INSTRUCTIONS FOR THE TASK →
Show, in full, each line of the data that contains "Educación".
※ ※ ※
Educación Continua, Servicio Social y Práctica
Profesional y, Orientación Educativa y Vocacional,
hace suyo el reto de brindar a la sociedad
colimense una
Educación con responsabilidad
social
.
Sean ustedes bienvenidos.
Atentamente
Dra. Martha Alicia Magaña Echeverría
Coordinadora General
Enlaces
※ ※ ※
RESULT →
Educación Continua, Servicio Social y Práctica
Educación con responsabilidad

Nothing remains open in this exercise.